Given data:

────────

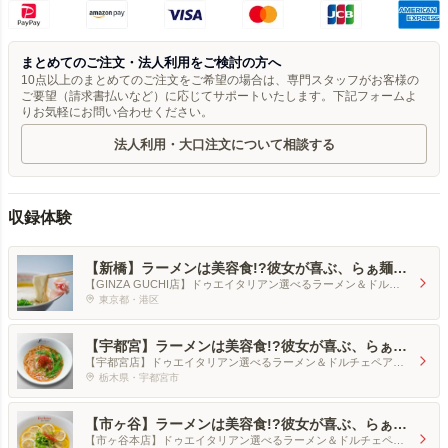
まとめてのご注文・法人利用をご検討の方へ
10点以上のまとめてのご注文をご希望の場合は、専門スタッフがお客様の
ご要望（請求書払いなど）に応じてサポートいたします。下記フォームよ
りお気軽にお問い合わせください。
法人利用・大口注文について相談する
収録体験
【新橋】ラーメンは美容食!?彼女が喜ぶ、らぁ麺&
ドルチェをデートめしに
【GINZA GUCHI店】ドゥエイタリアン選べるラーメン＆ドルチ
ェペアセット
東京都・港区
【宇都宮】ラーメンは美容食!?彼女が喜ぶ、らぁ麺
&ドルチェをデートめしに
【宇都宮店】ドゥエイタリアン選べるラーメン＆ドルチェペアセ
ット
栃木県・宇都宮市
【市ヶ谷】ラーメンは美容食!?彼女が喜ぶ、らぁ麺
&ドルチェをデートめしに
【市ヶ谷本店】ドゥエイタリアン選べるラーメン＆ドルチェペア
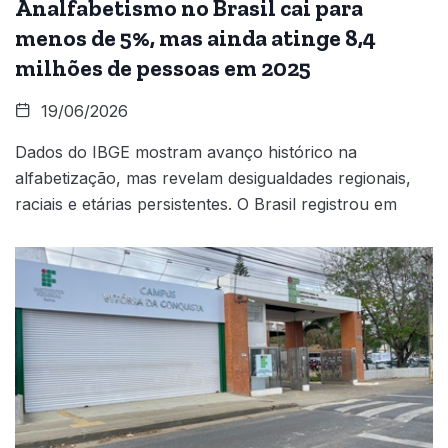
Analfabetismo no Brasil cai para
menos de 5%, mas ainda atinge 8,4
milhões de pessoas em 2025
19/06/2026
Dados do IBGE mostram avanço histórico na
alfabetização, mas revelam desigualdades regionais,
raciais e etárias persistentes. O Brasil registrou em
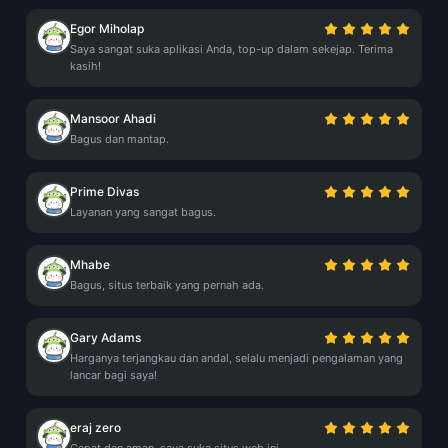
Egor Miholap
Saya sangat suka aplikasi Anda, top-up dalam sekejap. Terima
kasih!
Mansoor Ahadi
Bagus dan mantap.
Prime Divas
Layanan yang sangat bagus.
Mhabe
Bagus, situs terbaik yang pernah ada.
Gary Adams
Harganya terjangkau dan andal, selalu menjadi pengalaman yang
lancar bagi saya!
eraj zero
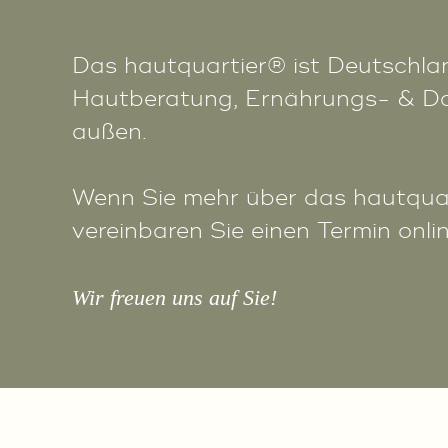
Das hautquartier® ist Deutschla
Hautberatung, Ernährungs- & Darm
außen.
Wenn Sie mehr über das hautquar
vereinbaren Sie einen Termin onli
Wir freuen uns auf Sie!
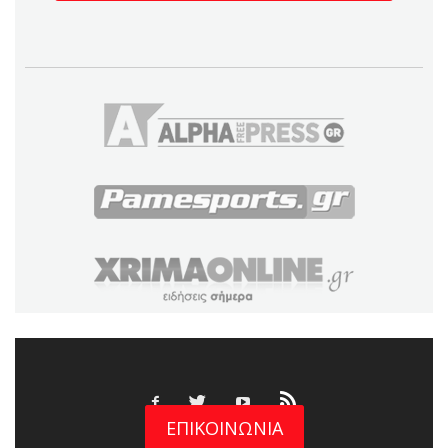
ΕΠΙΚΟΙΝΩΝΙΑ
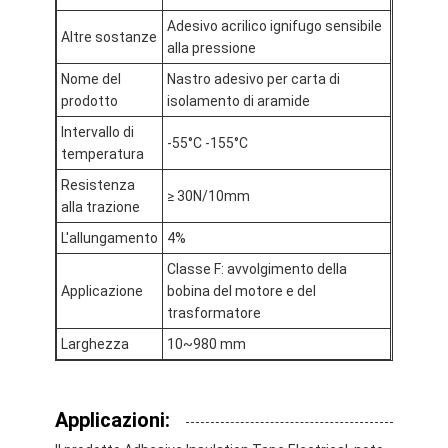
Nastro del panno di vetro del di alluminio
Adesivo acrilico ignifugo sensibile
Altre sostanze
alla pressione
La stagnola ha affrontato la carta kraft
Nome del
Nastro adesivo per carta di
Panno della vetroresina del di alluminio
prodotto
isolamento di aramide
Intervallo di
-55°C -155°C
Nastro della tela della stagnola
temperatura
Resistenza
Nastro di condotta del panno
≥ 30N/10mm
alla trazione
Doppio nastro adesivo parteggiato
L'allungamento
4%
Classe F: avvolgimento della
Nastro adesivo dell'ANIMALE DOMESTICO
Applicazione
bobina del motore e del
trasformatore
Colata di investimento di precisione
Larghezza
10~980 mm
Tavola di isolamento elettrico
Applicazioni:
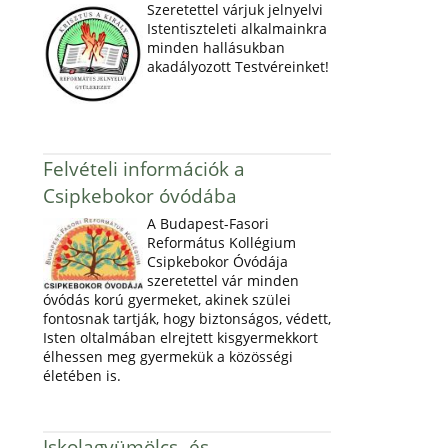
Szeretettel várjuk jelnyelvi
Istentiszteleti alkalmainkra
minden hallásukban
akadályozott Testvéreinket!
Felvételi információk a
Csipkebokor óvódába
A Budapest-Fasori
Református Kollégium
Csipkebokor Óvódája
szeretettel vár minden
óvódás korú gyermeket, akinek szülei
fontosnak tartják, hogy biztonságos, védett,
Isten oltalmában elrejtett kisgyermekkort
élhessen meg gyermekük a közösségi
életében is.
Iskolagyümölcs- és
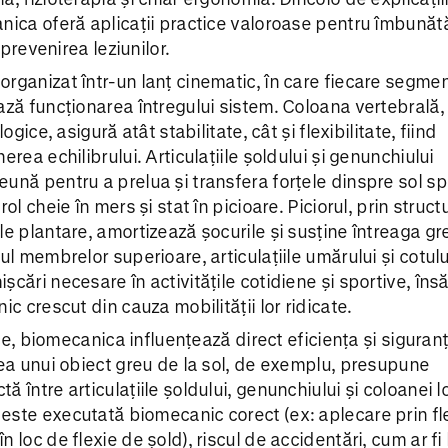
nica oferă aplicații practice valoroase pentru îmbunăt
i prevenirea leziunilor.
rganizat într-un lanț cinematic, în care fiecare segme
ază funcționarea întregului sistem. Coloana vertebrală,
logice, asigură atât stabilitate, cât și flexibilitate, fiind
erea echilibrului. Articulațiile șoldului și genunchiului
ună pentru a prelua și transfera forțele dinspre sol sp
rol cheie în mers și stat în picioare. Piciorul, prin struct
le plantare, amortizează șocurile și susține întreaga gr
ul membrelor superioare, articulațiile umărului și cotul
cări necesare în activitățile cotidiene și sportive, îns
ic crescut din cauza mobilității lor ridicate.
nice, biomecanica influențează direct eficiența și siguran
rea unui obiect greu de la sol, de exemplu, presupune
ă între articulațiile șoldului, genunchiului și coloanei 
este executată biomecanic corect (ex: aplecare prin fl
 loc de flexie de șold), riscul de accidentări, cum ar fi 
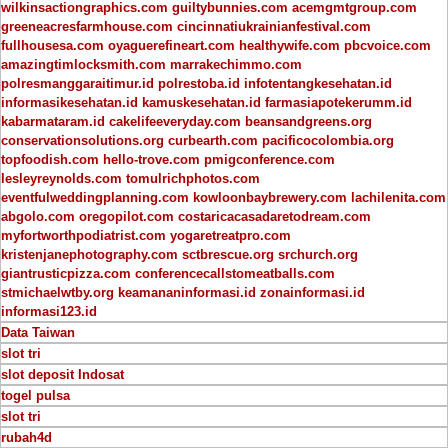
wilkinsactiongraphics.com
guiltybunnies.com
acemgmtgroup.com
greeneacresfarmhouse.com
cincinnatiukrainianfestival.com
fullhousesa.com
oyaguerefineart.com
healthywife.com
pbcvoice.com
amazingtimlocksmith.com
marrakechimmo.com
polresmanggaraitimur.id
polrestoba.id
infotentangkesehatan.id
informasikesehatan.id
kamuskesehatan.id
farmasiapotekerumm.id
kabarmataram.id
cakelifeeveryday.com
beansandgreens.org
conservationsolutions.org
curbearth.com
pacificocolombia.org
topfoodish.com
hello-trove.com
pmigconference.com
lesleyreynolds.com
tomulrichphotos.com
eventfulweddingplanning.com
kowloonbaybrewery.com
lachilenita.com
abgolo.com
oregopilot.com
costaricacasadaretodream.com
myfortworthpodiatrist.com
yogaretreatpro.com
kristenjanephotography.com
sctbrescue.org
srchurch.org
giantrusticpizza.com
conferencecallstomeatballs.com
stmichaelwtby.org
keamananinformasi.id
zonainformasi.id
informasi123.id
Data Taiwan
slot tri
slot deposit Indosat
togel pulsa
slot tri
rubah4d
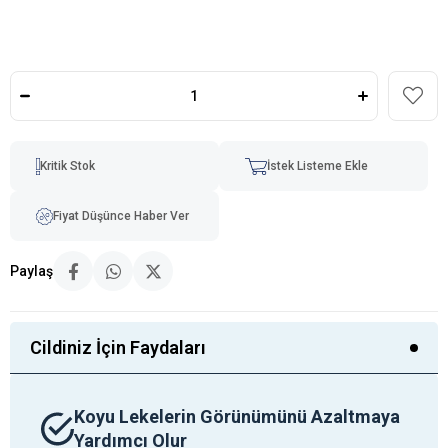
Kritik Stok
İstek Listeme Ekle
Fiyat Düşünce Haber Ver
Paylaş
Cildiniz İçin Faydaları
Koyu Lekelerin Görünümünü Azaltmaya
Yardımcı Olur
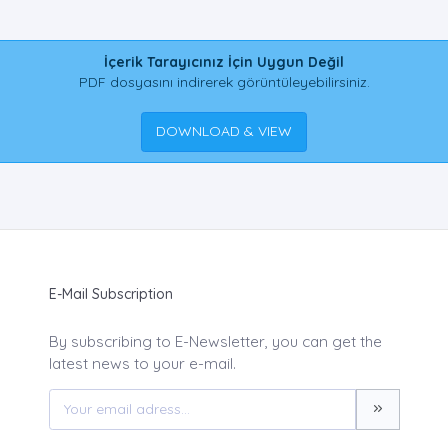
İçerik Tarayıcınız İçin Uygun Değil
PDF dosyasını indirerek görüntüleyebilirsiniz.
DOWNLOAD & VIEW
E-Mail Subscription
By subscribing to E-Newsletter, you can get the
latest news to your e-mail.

────────

Task objective:
Of the lines in the data above, some may include the word "sangat"; state how many, with no added words.

Reply to the task:
2